Sunday, July 17, 2011

Richard Dawkins

The God Delusion

By Richard Dawkins

Book Review

By Richard E. Noble

Richard Dawkins is British. He is a scientist and an avid supporter of Darwin and the concept of Natural Selection. He is a professor at Oxford University. He is also an atheist – or as close as one can get to an atheist by his own definition. He offers no support for “faith” or religion. The Bible and the God of the Old Testament are not two of his favorite things. In case there is any doubt about where Mr. Dawkins stands on those issues let me quote a snippet from page 31 of this text:
“The God of the Old Testament is arguably the most unpleasant character in all fiction: jealous and proud of it; a petty, unjust, unforgiving control-freak; a vindictive, bloodthirsty, ethnic cleanser; a misogynistic, homophobic, racist, infanticidal, genocidal, filicidal, pestilential, megalomaniacal, sadomasochistic, capriciously, malevolent bully.”

I should think that quote by itself should absolve the author from any returns made by purchasers claiming that they bought this book by mistake. They thought that the author was a Christian Theologist and now they would like their money back.
He defines “faith” as belief beyond reason. And he further states that this is not a good thing. To encourage others to believe in what is not reasonable, or beyond logic and scientific reasoning, is the source of most of the world’s problems and has been for centuries. He feels it should be discouraged.

He is not a supporter of organized religions. He supports those who feel that teaching religion to children is a form of child abuse. He feels that educating children into religions should be stopped. Everyone notices the outrage of this practice when viewing the practice among religions not of their choice but find the whole process legitimate with their own children and their religious choice.
I would say that this book is basically an argument against belief in God or a God and the dangers of organized religion. The author deals with this controversial subject intellectually and reasonably. His views are very strong but he supports them with logical arguments and science.

He dismisses the proofs for the existence of God by St. Thomas Aquinas in as quick and a simple a fashion as I have ever read. He covers many of the basic philosophical arguments in a simple and direct language. For a more in depth analysis of this subject I would recommend “The Impossibility of God” edited by Michael Martin and Rici Monnier.

The author says that he is attempting to open people’s awareness and especially their awareness of the ramifications of Darwin’s principle of Natural Selection.
He has got my curiosity. I am interested in his explanations and I am certainly not as aware as he would like me to be.
For example: At one point in the book he argues with those who contend that the Universe and Life could not have been a matter of chance. The author agrees but contends that the argument is not between chance and design by a supernatural creator but between chance and Natural Selection.

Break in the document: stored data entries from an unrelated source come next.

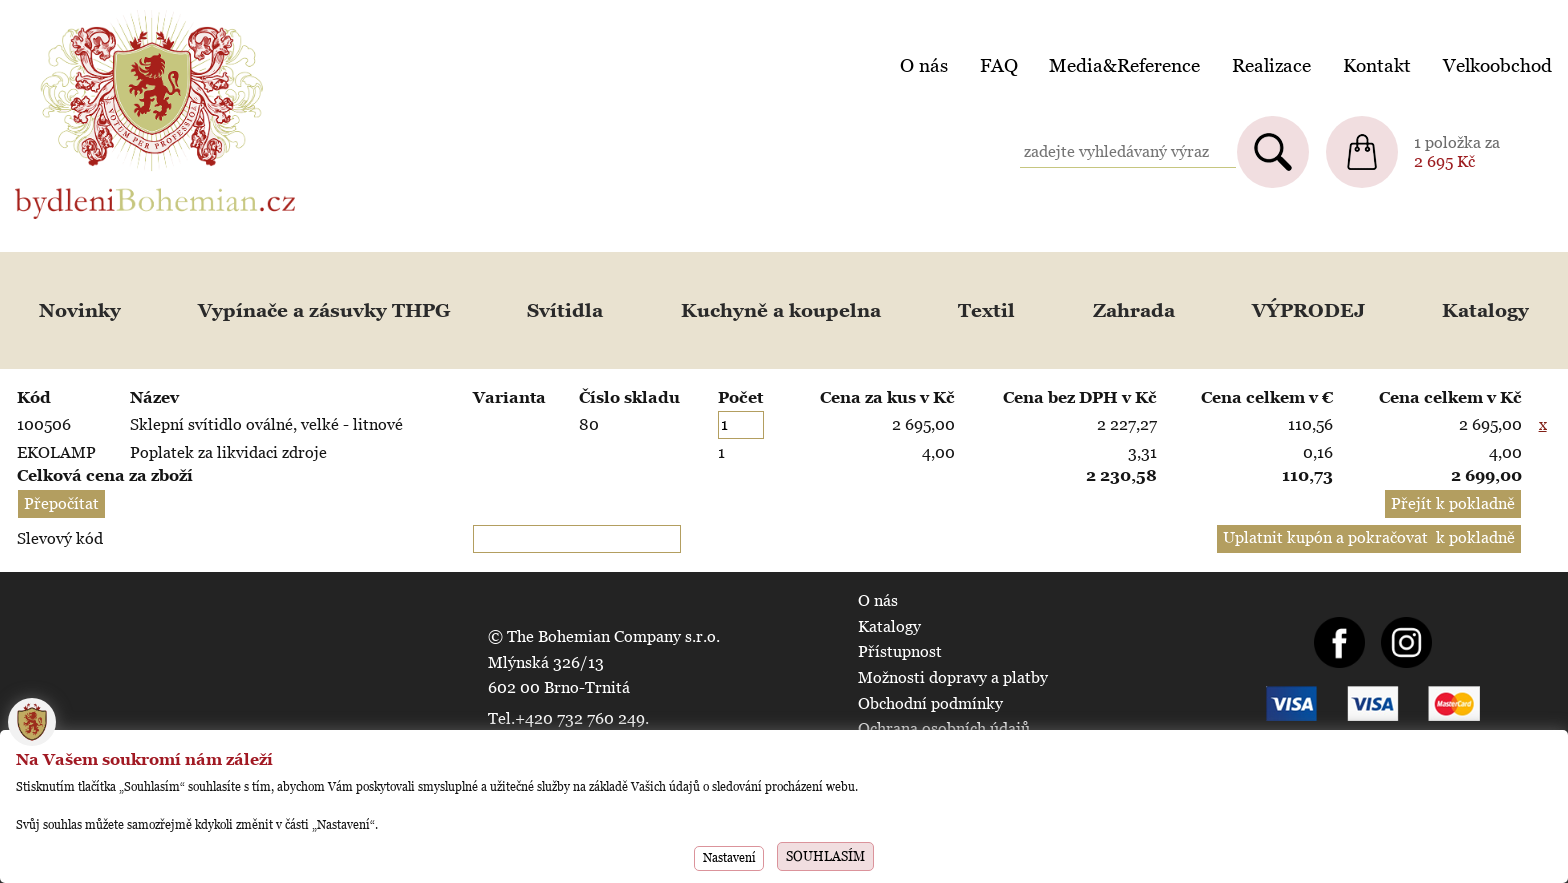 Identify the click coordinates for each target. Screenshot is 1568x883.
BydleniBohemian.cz (87, 13) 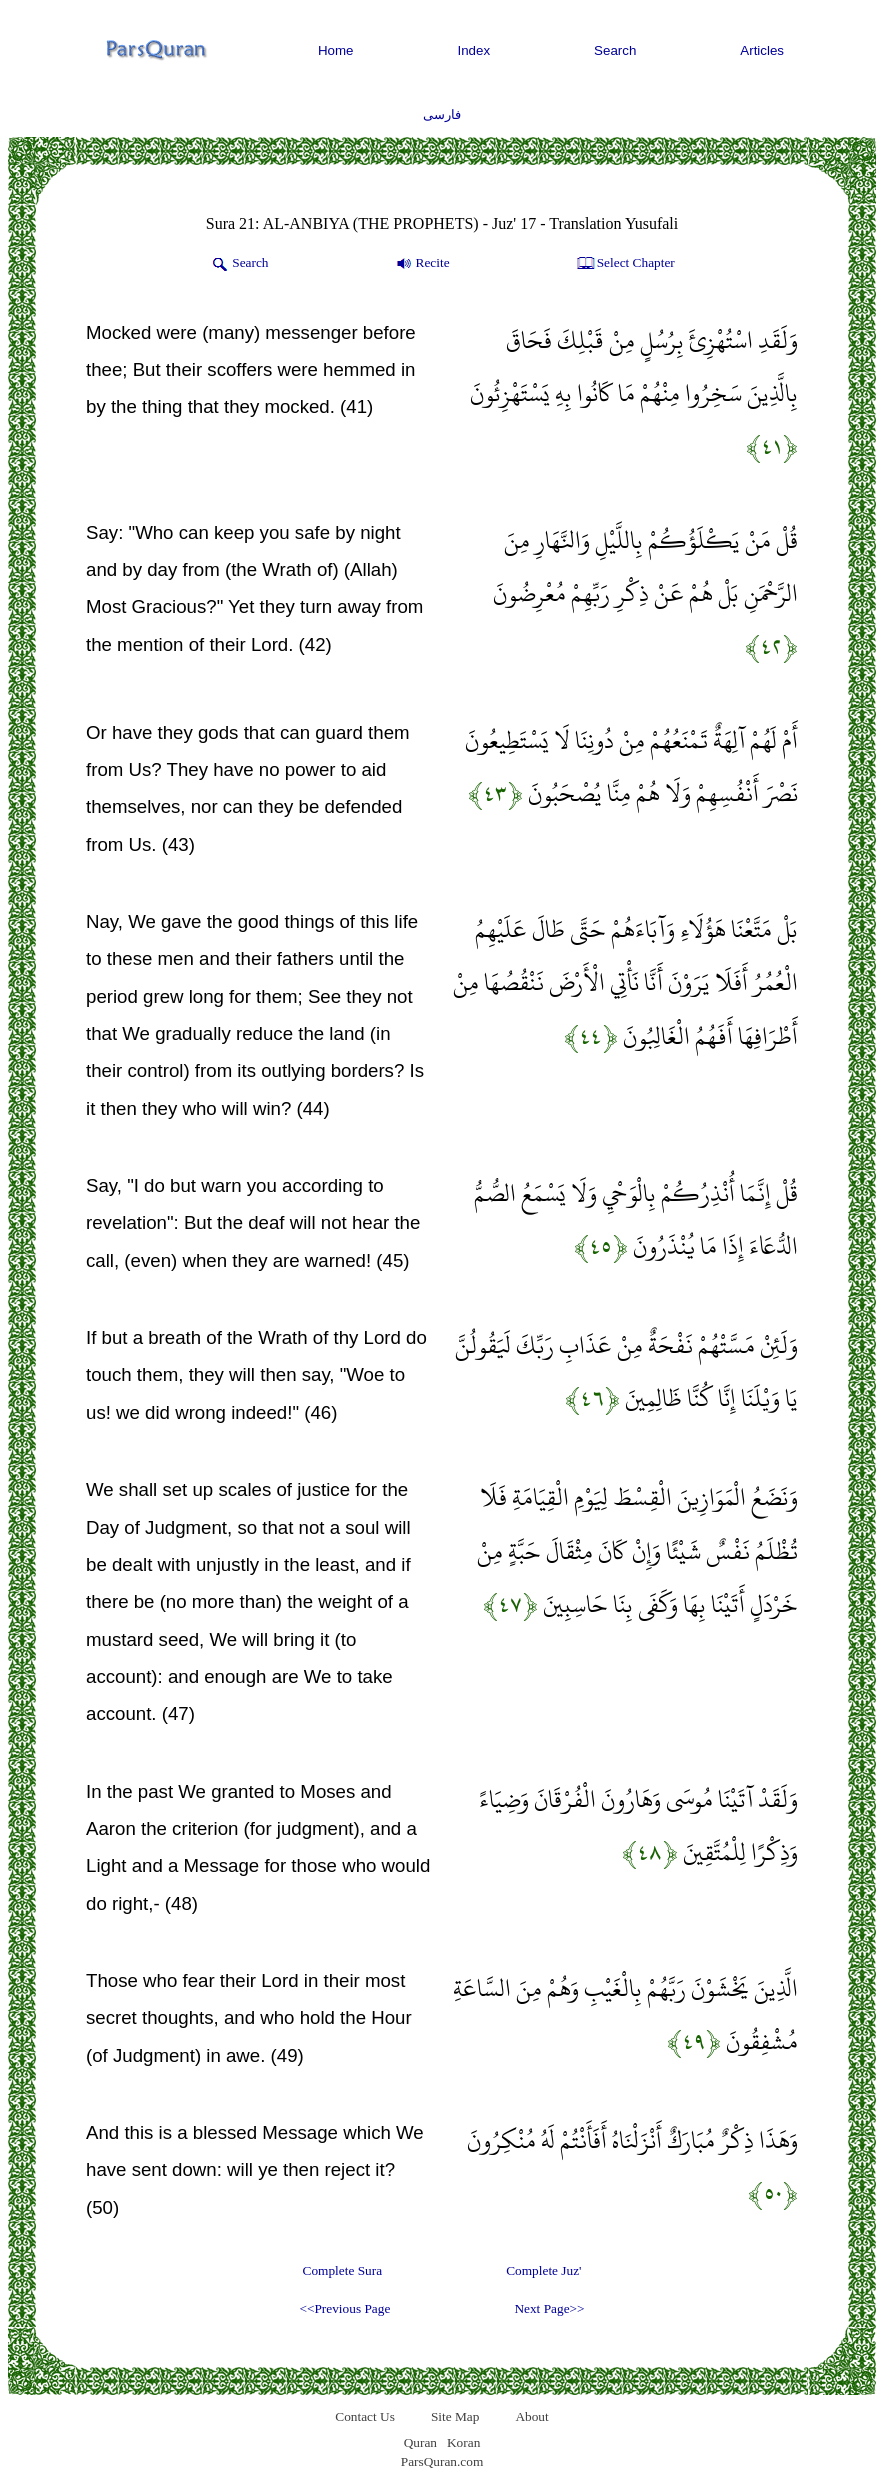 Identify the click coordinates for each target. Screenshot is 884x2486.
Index (474, 50)
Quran (420, 2442)
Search (615, 50)
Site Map (455, 2416)
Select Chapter (624, 264)
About (531, 2416)
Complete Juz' (543, 2270)
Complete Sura (343, 2270)
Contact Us (365, 2416)
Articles (762, 50)
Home (336, 50)
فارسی (442, 114)
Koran (463, 2442)
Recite (421, 264)
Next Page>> (549, 2308)
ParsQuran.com (442, 2461)
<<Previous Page (344, 2308) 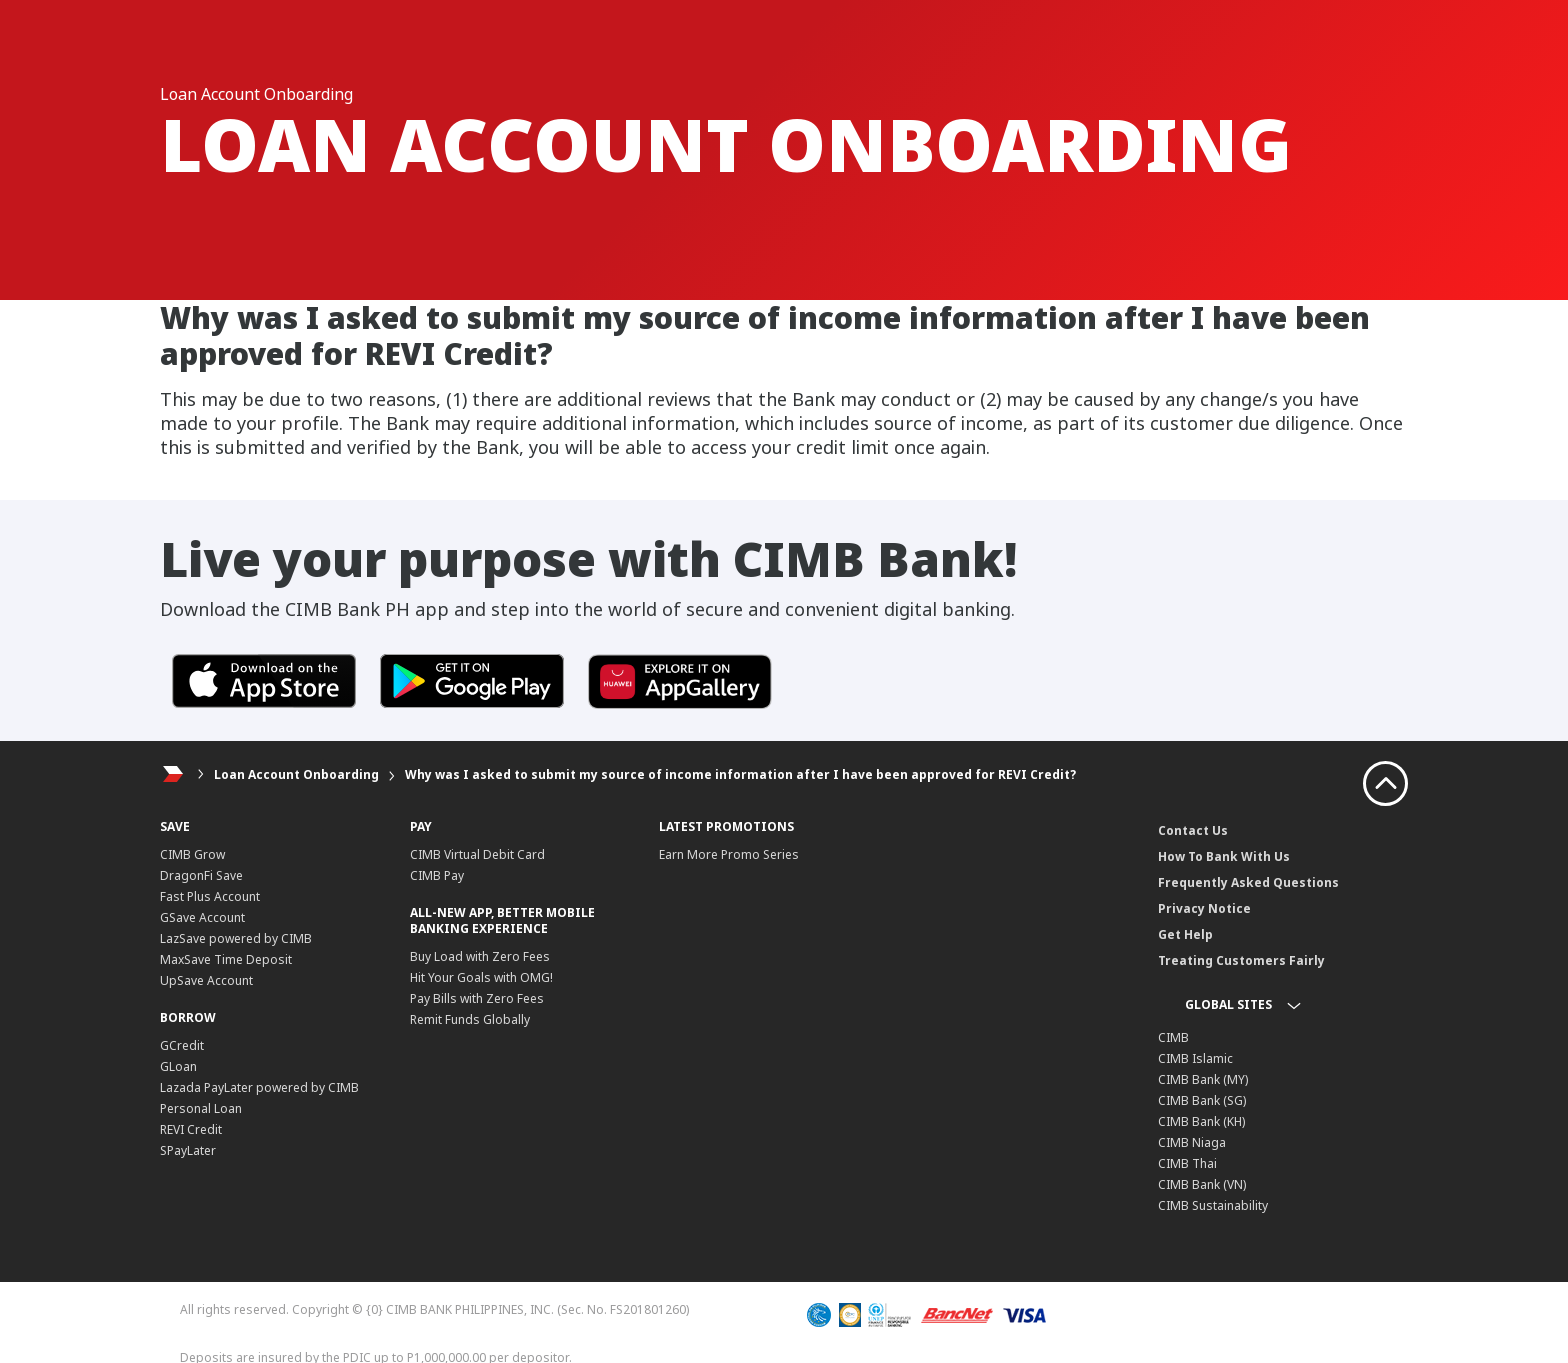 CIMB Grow (192, 854)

I’m of the opinion that chance is fine. It is the only reasonable alternative and an acceptable answer. To posit God as an answer to the complicated origin of life and the Universe when there is no evidence of the existence of such a phenomenon is the same as saying Santa Clause did it or it was the Fairy Queen who is responsible for life and the Universe. It is a non-sequitur.
I can understand the author’s position in choosing Natural Selection as the origin of life but I do not see how Natural Selection answers the question of the origin of the Universe. Natural Selection is also subject to the infinite regression argument as is God.

To say that the Universe always was and always will be in one shape or form or another is fine with me. I see no other rational alternative at this time. To say that it “came about” via a process of “Natural Selection,” I find confusing. Clearly I need to be made more aware. I have another of the author’s books on my reading shelf “The Extended Phenotype.” I will read that and see if I can become more aware.
This book, The God Delusion, is simple, easy to read and covers the basics of apostasy as I see it. The author pulls no punches and presents his view confidently and unabashed.

I commend the author, Richard Dawkins, for speaking out as forcefully as he does. Theologists and the modern crowd of evangelicals are not the least bit timid in making their superstitions public. I see no reason why those of a contrary and more rational opinion should not do likewise.